Hi, everyone,
My question is related to both running Airflow locally via the CLI as well as running Astronomer Enterprise on-prem. I believe I have a similar issue to Connect to remote database airflow.
We have an Oracle database hosted on an external Windows server and I have the credentials for a database user, the service name, and the host/port. The service name is also defined within a tnsnames.ora on the host that is initiating the Oracle connection.
Based on my understanding, cx_oracle has a dependency on Oracle client libraries (see cx_Oracle 8 Installation — cx_Oracle 8.3.0 documentation). These libraries are typically provided via an Oracle client (full or instant client both seem to work).
I have successfully connected through cx_Oracle to our test database both from my Windows development environment as well as by using a pre-built instant client Docker image from Oracle (like Docker). The code from my Windows test is below.
import cx_Oracle
dsn_tns = cx_Oracle.makedsn(‘oracle-host’, ‘1521’, service_name=‘DBSERVICE.WORLD’)
conn = cx_Oracle.connect(dsn=dsn_tns, user=‘username’, password=‘password’)
data_cursor = conn.cursor()
data_cursor.execute(‘select * from schema.table where value='something'’)
for row in data_cursor:
print(‘{0} - {1}’.format(row[0], row[1]))
conn.close()
What is the recommended approach to do something similar with the Airflow image provided by Astronomer (either using the astro cli or using Astronomer Enterprise)? The Oracle instant client does not appear to be available to install via apt-get which I know the CLI uses when you add an OS package to packages.txt. I was able to connect from a bash session within the astro cli scheduler container by doing the following:
- Download the Oracle client rpm files directly from Oracle
- Copied to the running scheduler container.
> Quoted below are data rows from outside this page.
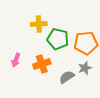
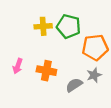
green pentagon: (58, 39) -> (69, 26), moved
orange cross: (42, 64) -> (46, 71), turned 30

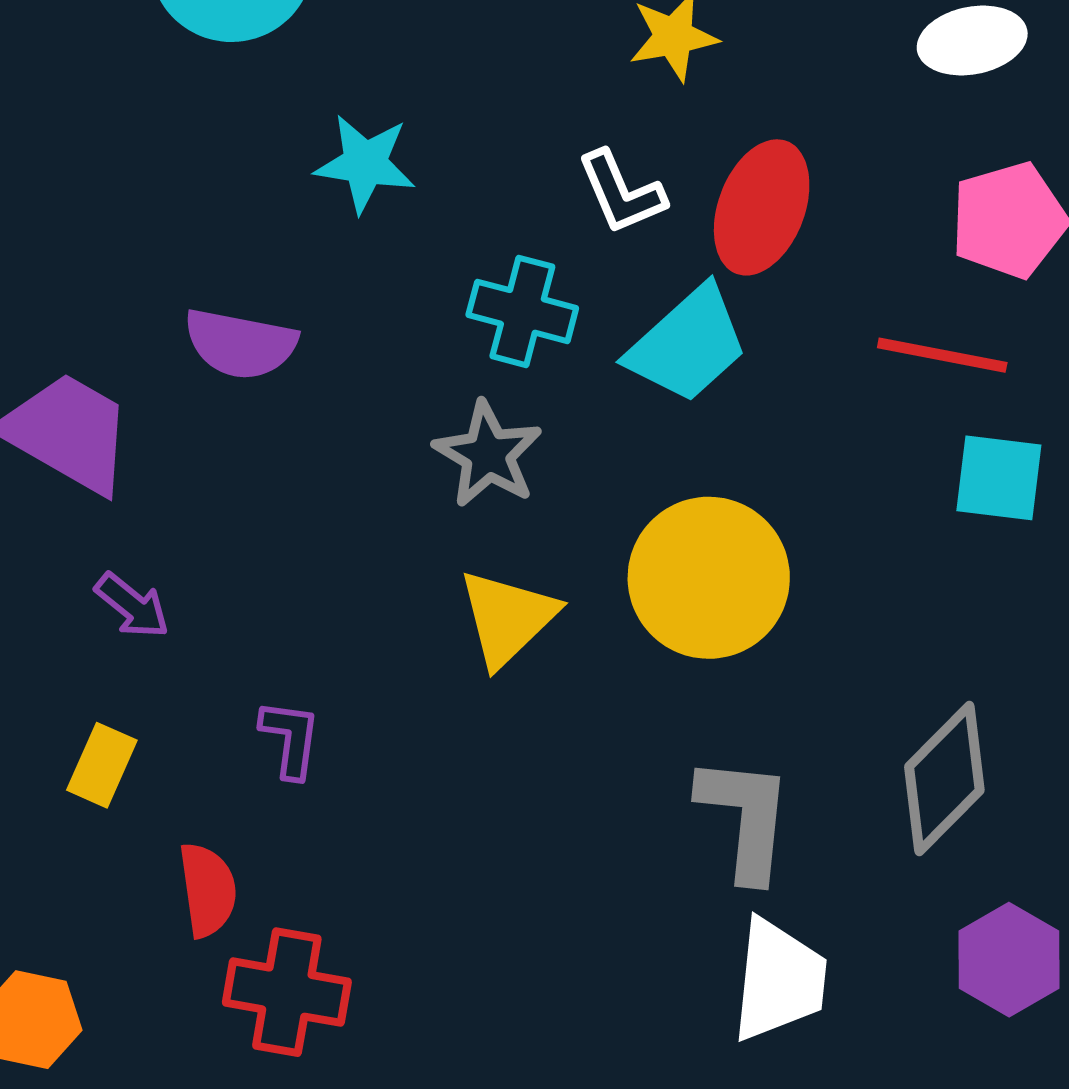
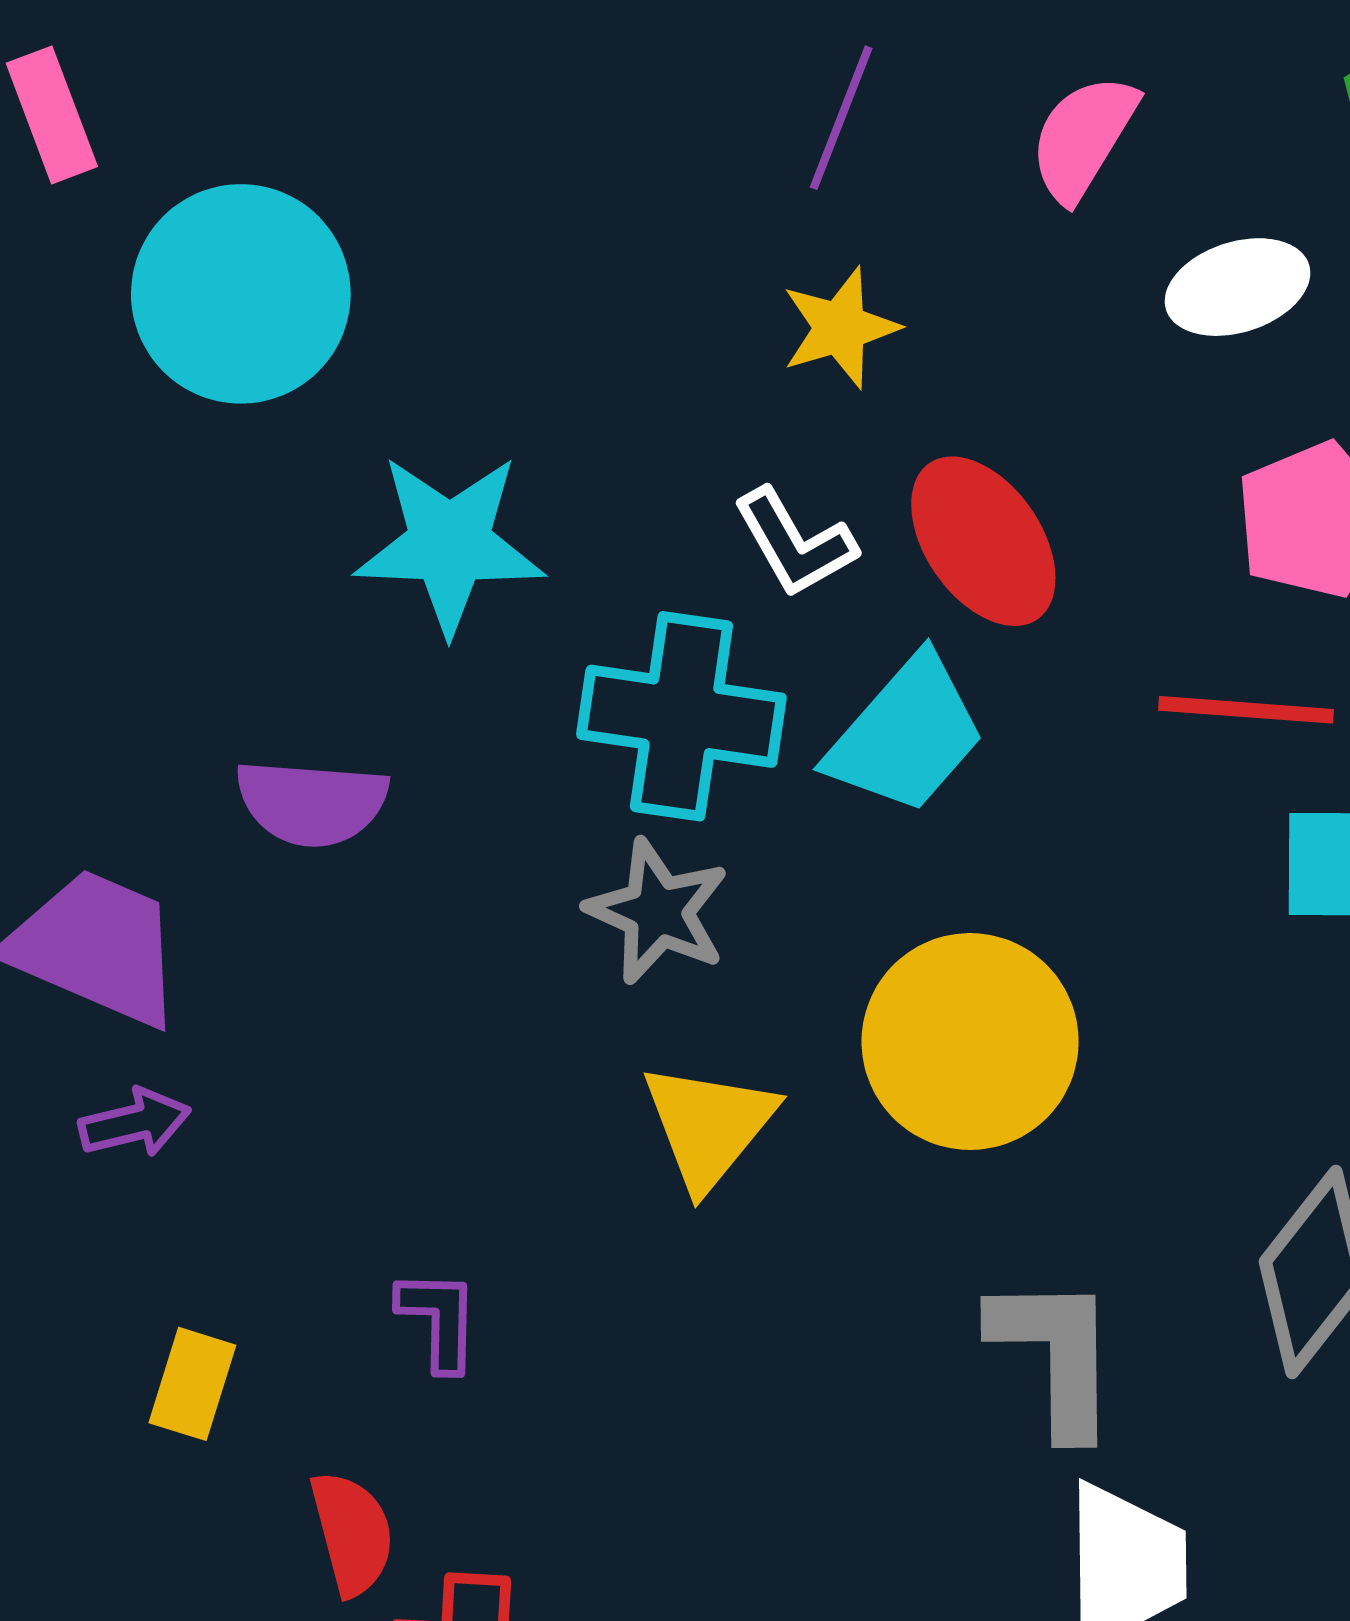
cyan star: (365, 163) -> (450, 544), size x1.4
red ellipse: (762, 207) -> (983, 541), turned -49
cyan cross: (522, 311) -> (681, 716), size x1.4
purple arrow: (132, 606) -> (135, 1123), moved, turned -46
- Converted and installed the rpms with alien.
- Copied my tnsnames.ora to the scheduler container and created the TNS_ADMIN environment variable with the path to the tnsnames.ora.
- Opened a sqlplus instance, connected using the credentials.
The ultimate goal is to be able to interact with our Oracle databases from within Airflow either using a PythonOperator or the oracle_hook/oracle_operator.
Thanks to anyone who has a suggestion.